To do -
Only the pictures stay out; please return all the entries below exactly as written.

Data provided -
.....

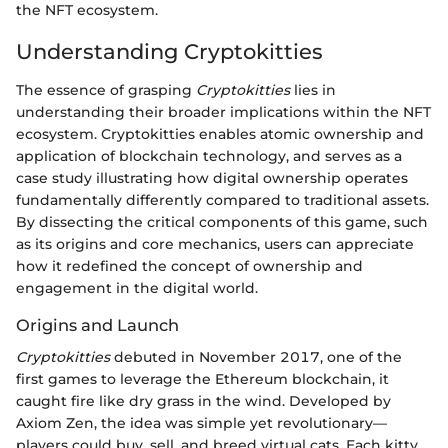
the NFT ecosystem.
Understanding Cryptokitties
The essence of grasping
Cryptokitties
lies in
understanding their broader implications within the NFT
ecosystem. Cryptokitties enables atomic ownership and
application of blockchain technology, and serves as a
case study illustrating how digital ownership operates
fundamentally differently compared to traditional assets.
By dissecting the critical components of this game, such
as its origins and core mechanics, users can appreciate
how it redefined the concept of ownership and
engagement in the digital world.
Origins and Launch
Cryptokitties
debuted in November 2017, one of the
first games to leverage the Ethereum blockchain, it
caught fire like dry grass in the wind. Developed by
Axiom Zen, the idea was simple yet revolutionary—
players could buy, sell, and breed virtual cats. Each kitty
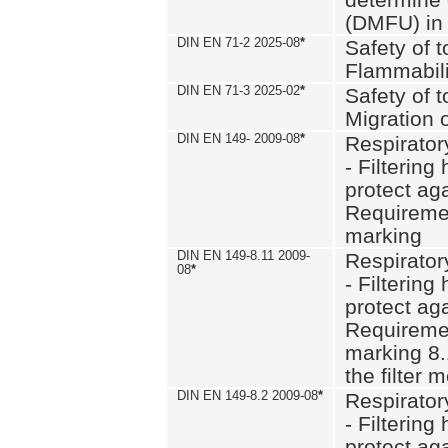
(DMFU) in 
DIN EN 71-2 2025-08
*
Safety of t
Flammabili
DIN EN 71-3 2025-02
*
Safety of t
Migration 
DIN EN 149- 2009-08
*
Respirator
- Filtering
protect aga
Requiremen
marking
DIN EN 149-8.11 2009-
Respirator
08
*
- Filtering
protect aga
Requiremen
marking 8.
the filter
DIN EN 149-8.2 2009-08
*
Respirator
- Filtering
protect aga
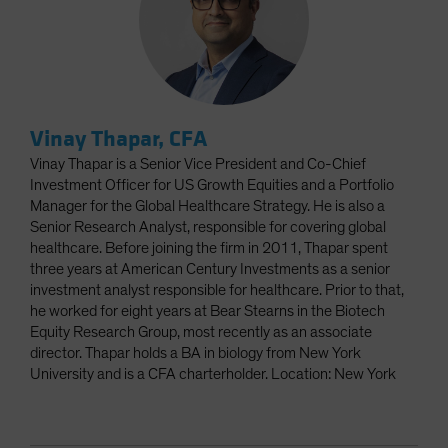
Vinay Thapar, CFA
Vinay Thapar is a Senior Vice President and Co-Chief
Investment Officer for US Growth Equities and a Portfolio
Manager for the Global Healthcare Strategy. He is also a
Senior Research Analyst, responsible for covering global
healthcare. Before joining the firm in 2011, Thapar spent
three years at American Century Investments as a senior
investment analyst responsible for healthcare. Prior to that,
he worked for eight years at Bear Stearns in the Biotech
Equity Research Group, most recently as an associate
director. Thapar holds a BA in biology from New York
University and is a CFA charterholder. Location: New York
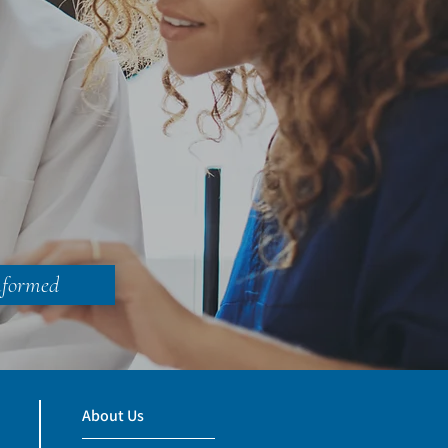
nformed
About Us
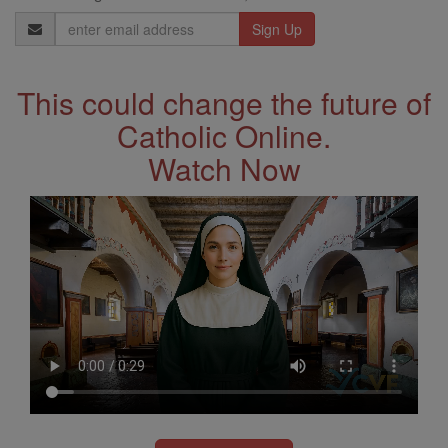
Email
Address
This could change the future of
Catholic Online.
Watch Now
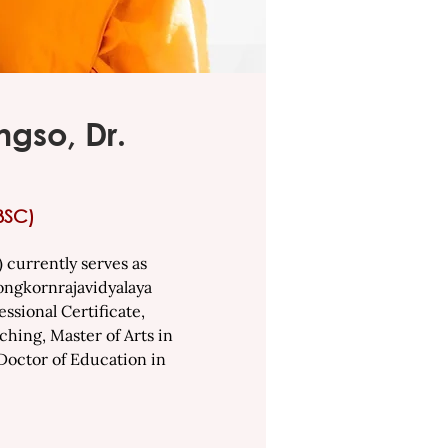
gso, Dr.
BSC)
currently serves as
longkornrajavidyalaya
ssional Certificate,
ching, Master of Arts in
 Doctor of Education in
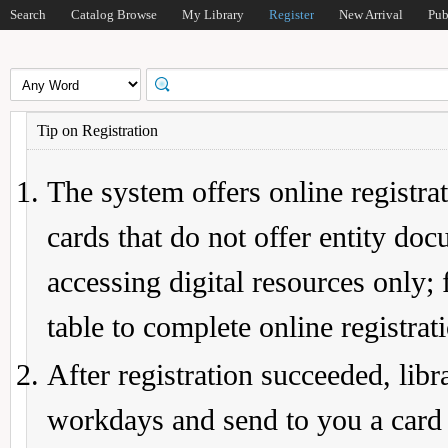
Search
Catalog Browse
My Library
Register
New Arrival
Pub
Tip on Registration
The system offers online registrat
cards that do not offer entity do
accessing digital resources only; 
table to complete online registrat
After registration succeeded, lib
workdays and send to you a card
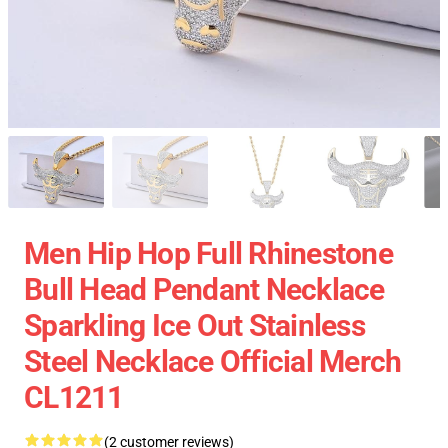
Men Hip Hop Full Rhinestone
Bull Head Pendant Necklace
Sparkling Ice Out Stainless
Steel Necklace Official Merch
CL1211
(2 customer reviews)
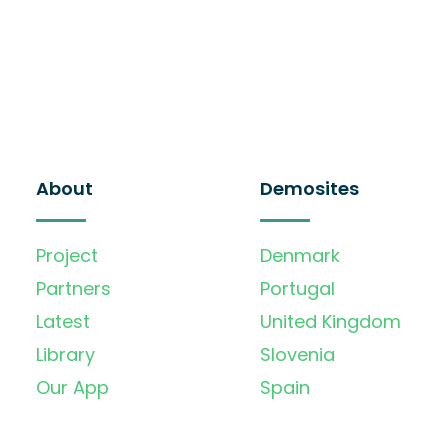
About
Demosites
Project
Denmark
Partners
Portugal
Latest
United Kingdom
Library
Slovenia
Our App
Spain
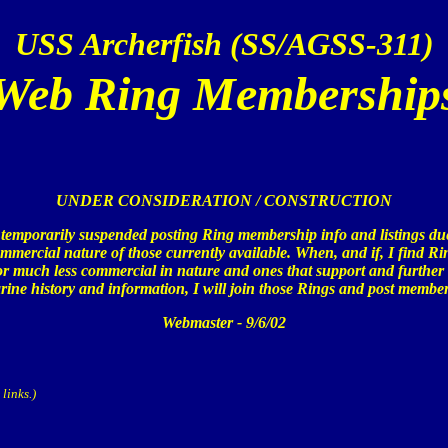
USS Archerfish (SS/AGSS-311)
Web Ring Membership
UNDER CONSIDERATION / CONSTRUCTION
 temporarily suspended posting Ring membership info and listings due
mmercial nature of those currently available. When, and if, I find Ri
r much less commercial in nature and ones that support and further
ine history and information, I will join those Rings and post member
Webmaster - 9/6/02
links.)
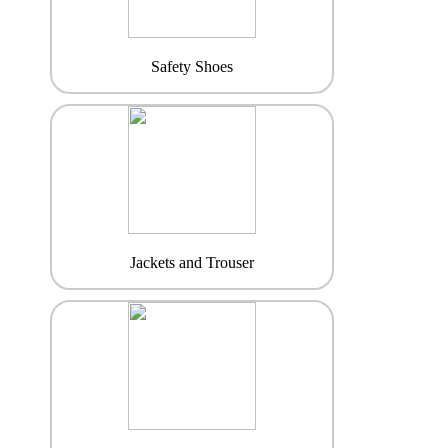
Safety Shoes
Jackets and Trouser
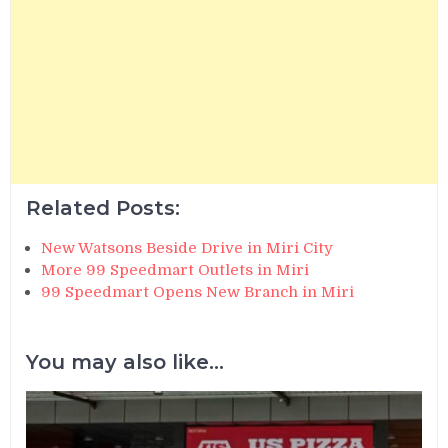
Related Posts:
New Watsons Beside Drive in Miri City
More 99 Speedmart Outlets in Miri
99 Speedmart Opens New Branch in Miri
You may also like...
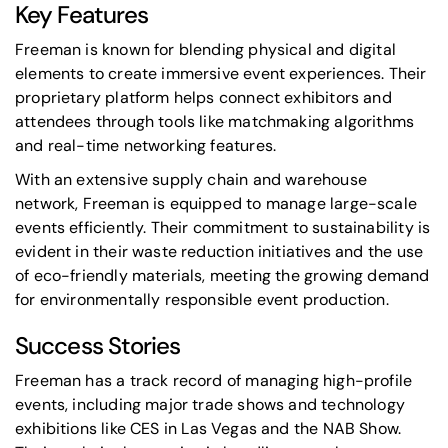
Key Features
Freeman is known for blending physical and digital
elements to create immersive event experiences. Their
proprietary platform helps connect exhibitors and
attendees through tools like matchmaking algorithms
and real-time networking features.
With an extensive supply chain and warehouse
network, Freeman is equipped to manage large-scale
events efficiently. Their commitment to sustainability is
evident in their waste reduction initiatives and the use
of eco-friendly materials, meeting the growing demand
for environmentally responsible event production.
Success Stories
Freeman has a track record of managing high-profile
events, including major trade shows and technology
exhibitions like
CES
in Las Vegas and the
NAB Show
.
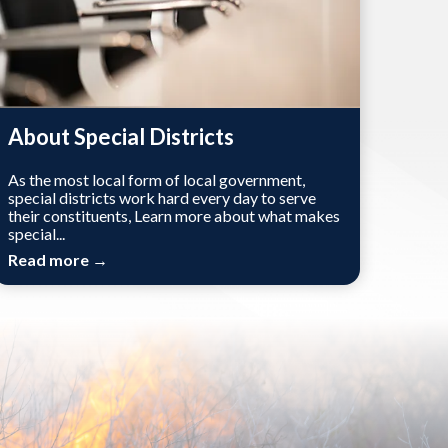
About Special Districts
As the most local form of local government,
special districts work hard every day to serve
their constituents, Learn more about what makes
special...
Read more →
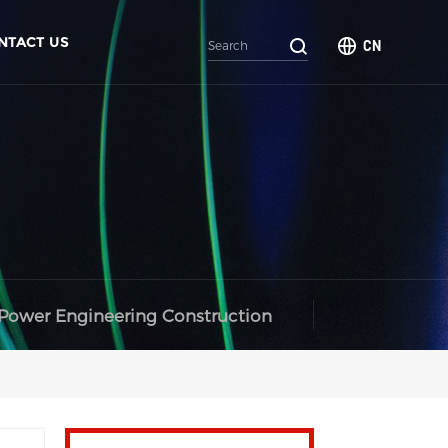
NTACT US
CN
Power Engineering Construction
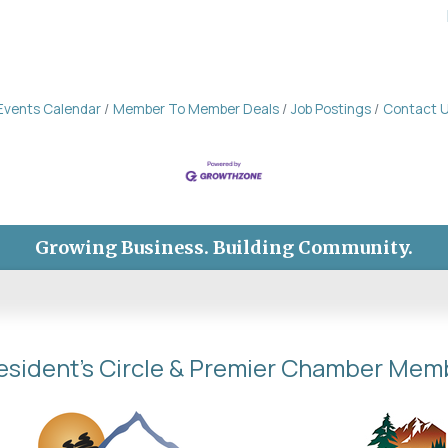
Events Calendar
Member To Member Deals
Job Postings
Contact 
Growing Business. Building Community.
esident's Circle & Premier Chamber Mem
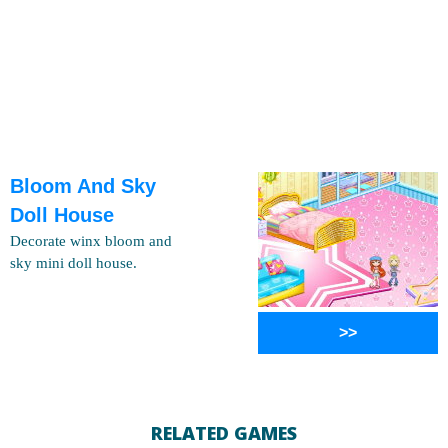
Bloom And Sky
Doll House
Decorate winx bloom and
sky mini doll house.
>>
RELATED GAMES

.....

Answer space -
the NFT ecosystem.
Understanding Cryptokitties
The essence of grasping
Cryptokitties
lies in
understanding their broader implications within the NFT
ecosystem. Cryptokitties enables atomic ownership and
application of blockchain technology, and serves as a
case study illustrating how digital ownership operates
fundamentally differently compared to traditional assets.
By dissecting the critical components of this game, such
as its origins and core mechanics, users can appreciate
how it redefined the concept of ownership and
engagement in the digital world.
Origins and Launch
Cryptokitties
debuted in November 2017, one of the
first games to leverage the Ethereum blockchain, it
caught fire like dry grass in the wind. Developed by
Axiom Zen, the idea was simple yet revolutionary—
players could buy, sell, and breed virtual cats. Each kitty
(DMFU) in 
DIN EN 71-2 2025-08
*
Safety of t
Flammabili
DIN EN 71-3 2025-02
*
Safety of t
Migration 
DIN EN 149- 2009-08
*
Respirator
- Filtering
protect aga
Requiremen
marking
DIN EN 149-8.11 2009-
Respirator
08
*
- Filtering
protect aga
Requiremen
marking 8.
the filter
DIN EN 149-8.2 2009-08
*
Respirator
- Filtering
protect aga
Vinay Thapar, CFA
Vinay Thapar is a Senior Vice President and Co-Chief
Investment Officer for US Growth Equities and a Portfolio
Manager for the Global Healthcare Strategy. He is also a
Senior Research Analyst, responsible for covering global
healthcare. Before joining the firm in 2011, Thapar spent
three years at American Century Investments as a senior
investment analyst responsible for healthcare. Prior to that,
he worked for eight years at Bear Stearns in the Biotech
Equity Research Group, most recently as an associate
director. Thapar holds a BA in biology from New York
University and is a CFA charterholder. Location: New York
nformed
About Us
Email
Address
This could change the future of
Catholic Online.
Watch Now
gso, Dr.
BSC)
currently serves as
longkornrajavidyalaya
ssional Certificate,
ching, Master of Arts in
 Doctor of Education in
Search
Catalog Browse
My Library
Register
New Arrival
Pub
Tip on Registration
The system offers online registrat
cards that do not offer entity do
accessing digital resources only; 
table to complete online registrat
After registration succeeded, lib
workdays and send to you a card
Men Hip Hop Full Rhinestone
Bull Head Pendant Necklace
Sparkling Ice Out Stainless
Steel Necklace Official Merch
CL1211
(2 customer reviews)
About
Demosites
Project
Denmark
Partners
Portugal
Latest
United Kingdom
Library
Slovenia
Our App
Spain
USS Archerfish (SS/AGSS-311)
Web Ring Membership
UNDER CONSIDERATION / CONSTRUCTION
 temporarily suspended posting Ring membership info and listings due
mmercial nature of those currently available. When, and if, I find Ri
r much less commercial in nature and ones that support and further
ine history and information, I will join those Rings and post member
Webmaster - 9/6/02
links.)
Safety Shoes
Jackets and Trouser
Related Posts:
New Watsons Beside Drive in Miri City
More 99 Speedmart Outlets in Miri
99 Speedmart Opens New Branch in Miri
You may also like...
Key Features
Freeman is known for blending physical and digital
elements to create immersive event experiences. Their
proprietary platform helps connect exhibitors and
attendees through tools like matchmaking algorithms
and real-time networking features.
With an extensive supply chain and warehouse
network, Freeman is equipped to manage large-scale
events efficiently. Their commitment to sustainability is
evident in their waste reduction initiatives and the use
of eco-friendly materials, meeting the growing demand
for environmentally responsible event production.
Success Stories
Freeman has a track record of managing high-profile
events, including major trade shows and technology
exhibitions like
CES
in Las Vegas and the
NAB Show
.
About Special Districts
As the most local form of local government,
special districts work hard every day to serve
their constituents, Learn more about what makes
special...
Read more →
NTACT US
CN
Power Engineering Construction
Events Calendar
Member To Member Deals
Job Postings
Contact 
Growing Business. Building Community.
esident's Circle & Premier Chamber Mem
Bloom And Sky
Doll House
Decorate winx bloom and
sky mini doll house.
>>
RELATED GAMES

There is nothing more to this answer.